[Page-level text extractions]
━━━━━━━━━━━━━━━━
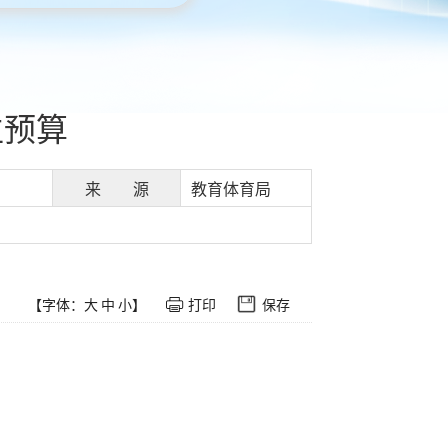
位预算
来 源
教育体育局
【字体：
大
中
小
】
打印
保存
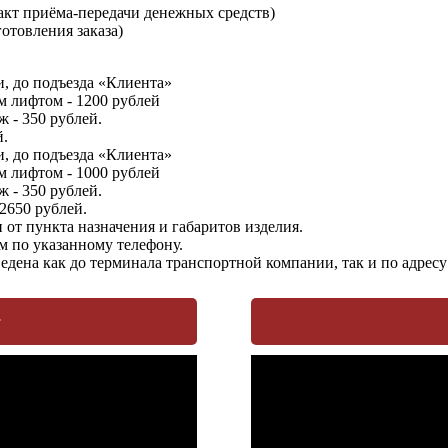
кт приёма-передачи денежных средств)
отовления заказа)
, до подъезда «Клиента»
м лифтом - 1200 рублей
 - 350 рублей.
й.
, до подъезда «Клиента»
м лифтом - 1000 рублей
 - 350 рублей.
 2650 рублей.
от пункта назначения и габаритов изделия.
м по указанному телефону.
едена как до терминала транспортной компании, так и по адрес
т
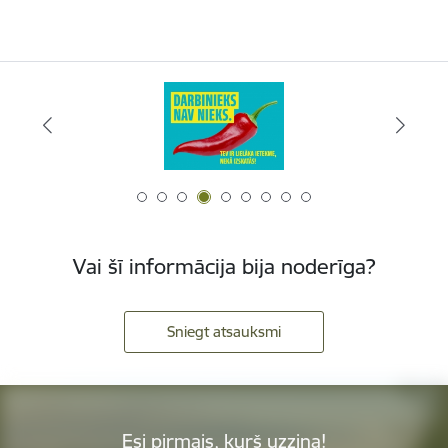
Vai šī informācija bija noderīga?
Sniegt atsauksmi
Esi pirmais, kurš uzzina!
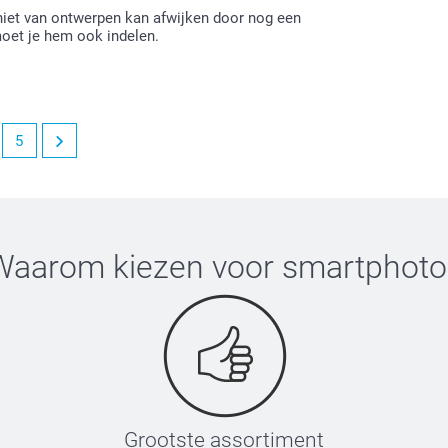
niet van ontwerpen kan afwijken door nog een
moet je hem ook indelen.
5
eden bent over je ontvangen muismat.
rvan. Wellicht kunnen we dit in de toekomst
r je uit kunt kiezen.
eens terug.
Waarom kiezen voor
smartphoto
Grootste assortiment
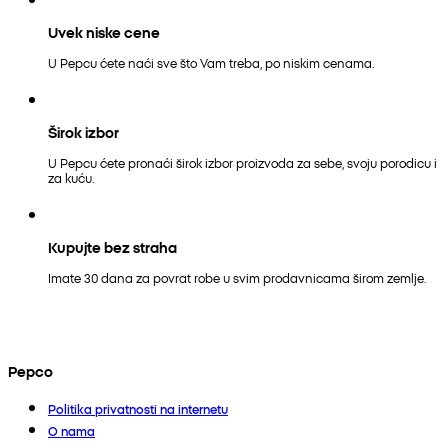
Uvek niske cene
U Pepcu ćete naći sve što Vam treba, po niskim cenama.
Širok izbor
U Pepcu ćete pronaći širok izbor proizvoda za sebe, svoju porodicu i
za kuću.
Kupujte bez straha
Imate 30 dana za povrat robe u svim prodavnicama širom zemlje.
Pepco
Politika privatnosti na internetu
O nama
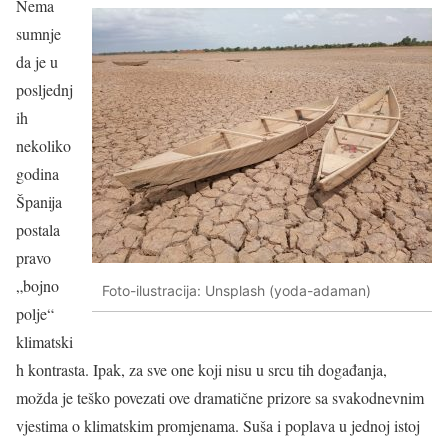
Nema
sumnje
da je u
posljednj
ih
nekoliko
godina
Španija
postala
pravo
„bojno
Foto-ilustracija: Unsplash (yoda-adaman)
polje“
klimatski
h kontrasta. Ipak, za sve one koji nisu u srcu tih događanja,
možda je teško povezati ove dramatične prizore sa svakodnevnim
vjestima o klimatskim promjenama. Suša i poplava u jednoj istoj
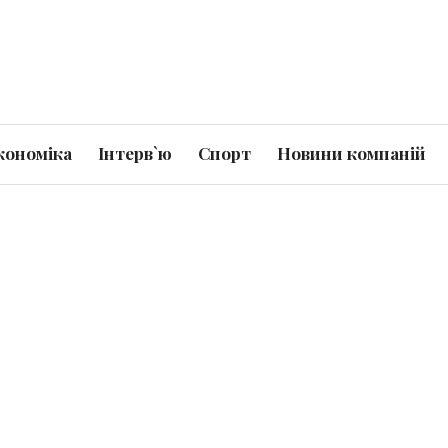
кономіка
Інтерв`ю
Спорт
Новини компаній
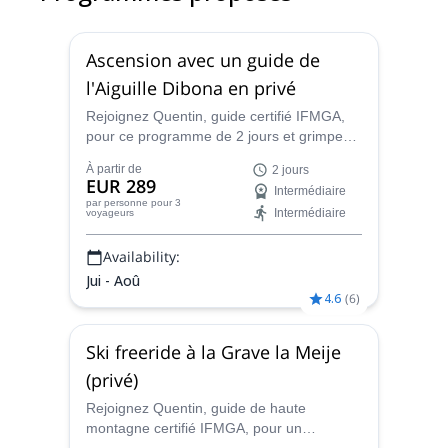
Ascension avec un guide de
l'Aiguille Dibona en privé
Rejoignez Quentin, guide certifié IFMGA,
pour ce programme de 2 jours et grimpez
l'Aiguille Dibona, une aiguille granitique
À partir de
2 jours
spectaculaire dans le Massif des Écrins.
EUR 289
Intermédiaire
par personne
pour 3
Intermédiaire
voyageurs
Availability:
Jui - Aoû
4.6
(
6
)
Ski freeride à la Grave la Meije
(privé)
Rejoignez Quentin, guide de haute
montagne certifié IFMGA, pour un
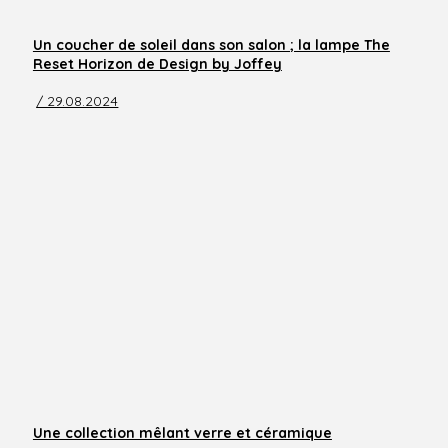
Un coucher de soleil dans son salon ; la lampe The
Reset Horizon de Design by Joffey
/ 29.08.2024
Une collection mêlant verre et céramique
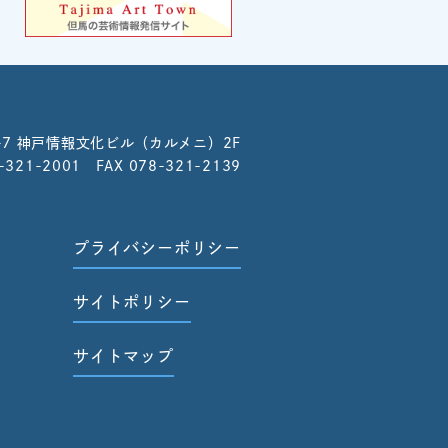
-7
神戸情報文化ビル（カルメニ）2F
8-321-2001 FAX 078-321-2139
プライバシーポリシー
サイトポリシー
サイトマップ
せ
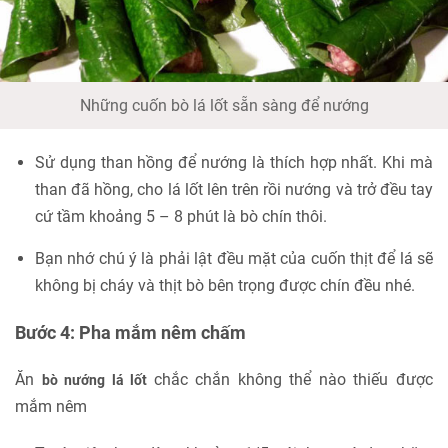
Những cuốn bò lá lốt sẵn sàng để nướng
Sử dụng than hồng để nướng là thích hợp nhất. Khi mà
than đã hồng, cho lá lốt lên trên rồi nướng và trở đều tay
cứ tầm khoảng 5 – 8 phút là bò chín thôi.
Bạn nhớ chú ý là phải lật đều mặt của cuốn thịt để lá sẽ
không bị cháy và thịt bò bên trọng được chín đều nhé.
Bước 4: Pha mắm nêm chấm
Ăn
chắc chắn không thể nào thiếu được
bò nướng lá lốt
mắm nêm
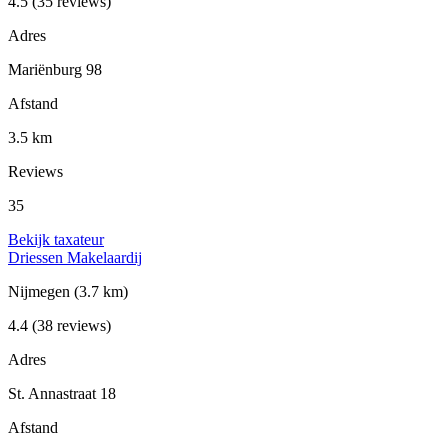
4.5
(35 reviews)
Adres
Mariënburg 98
Afstand
3.5 km
Reviews
35
Bekijk taxateur
Driessen Makelaardij
Nijmegen
(3.7 km)
4.4
(38 reviews)
Adres
St. Annastraat 18
Afstand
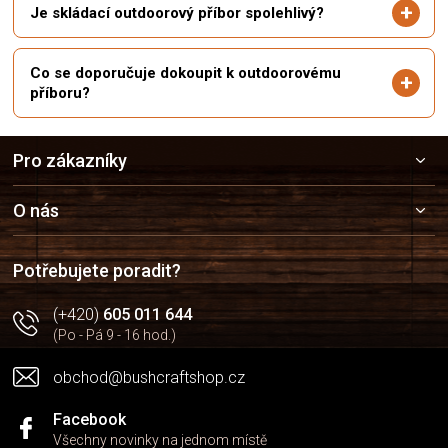
Je skládací outdoorový příbor spolehlivý?
Co se doporučuje dokoupit k outdoorovému
příboru?
Z
Pro zákazníky
á
p
a
O nás
t
í
Potřebujete poradit?
(+420)
605 011 644
(Po - Pá 9 - 16 hod.)
obchod@bushcraftshop.cz
Facebook
Všechny novinky na jednom místě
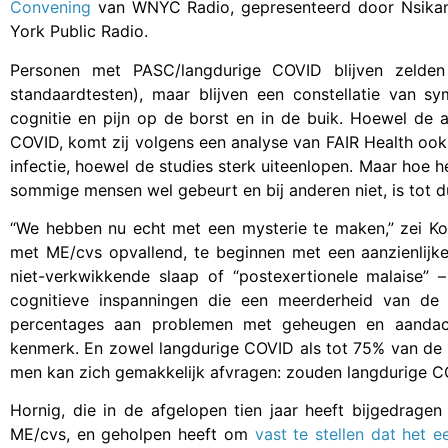
Convening
van WNYC Radio, gepresenteerd door Nsikan
York Public Radio.
Personen met PASC/langdurige COVID blijven zelden 
standaardtesten), maar blijven een constellatie van 
cognitie en pijn op de borst en in de buik. Hoewel de
COVID, komt zij volgens een analyse van FAIR Health oo
infectie, hoewel de studies sterk uiteenlopen. Maar hoe
sommige mensen wel gebeurt en bij anderen niet, is tot 
“We hebben nu echt met een mysterie te maken,” zei Kor
met ME/cvs opvallend, te beginnen met een aanzienlij
niet-verkwikkende slaap of “postexertionele malaise” 
cognitieve inspanningen die een meerderheid van d
percentages aan problemen met geheugen en aandacht
kenmerk. En zowel langdurige COVID als tot 75% van de M
men kan zich gemakkelijk afvragen: zouden langdurige C
Hornig, die in de afgelopen tien jaar heeft bijgedrage
ME/cvs, en geholpen heeft om
vast te stellen dat het 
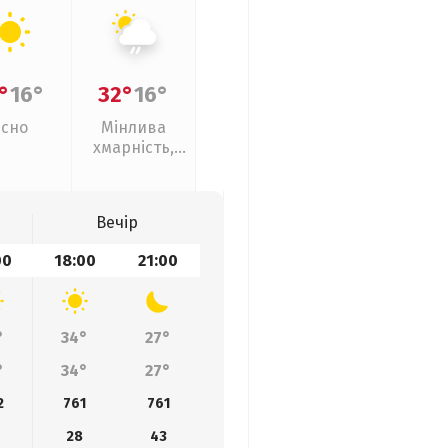
°
16°
32°
16°
Ясно
Мінлива
хмарність,
слабкий дощ
Вечір
00
18:00
21:00
°
34°
27°
°
34°
27°
2
761
761
28
43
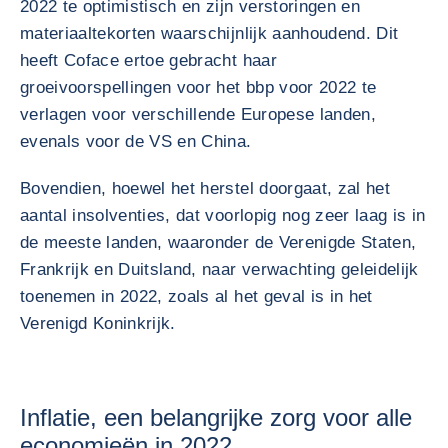
2022 te optimistisch en zijn verstoringen en
materiaaltekorten waarschijnlijk aanhoudend. Dit
heeft Coface ertoe gebracht haar
groeivoorspellingen voor het bbp voor 2022 te
verlagen voor verschillende Europese landen,
evenals voor de VS en China.
Bovendien, hoewel het herstel doorgaat, zal het
aantal insolventies, dat voorlopig nog zeer laag is in
de meeste landen, waaronder de Verenigde Staten,
Frankrijk en Duitsland, naar verwachting geleidelijk
toenemen in 2022, zoals al het geval is in het
Verenigd Koninkrijk.
Inflatie, een belangrijke zorg voor alle
economieën in 2022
━━━━━━━━━━━━━━━━
■ TRY IT ■
Once the line with "À partir de" is found in the data above, reproduce it and each line after it exactly, through the line with "than đã hồng, cho". Omit the pictures.

■ EXERCISE OUTPUT ■
À partir de
2 jours
spectaculaire dans le Massif des Écrins.
EUR 289
Intermédiaire
par personne
pour 3
Intermédiaire
voyageurs
Availability:
Jui - Aoû
4.6
(
6
)
Ski freeride à la Grave la Meije
(privé)
Rejoignez Quentin, guide de haute
montagne certifié IFMGA, pour un
Un coucher de soleil dans son salon ; la lampe The
Reset Horizon de Design by Joffey
/ 29.08.2024
Une collection mêlant verre et céramique
-7
神戸情報文化ビル（カルメニ）2F
8-321-2001 FAX 078-321-2139
プライバシーポリシー
サイトポリシー
サイトマップ
せ
Những cuốn bò lá lốt sẵn sàng để nướng
Sử dụng than hồng để nướng là thích hợp nhất. Khi mà
than đã hồng, cho lá lốt lên trên rồi nướng và trở đều tay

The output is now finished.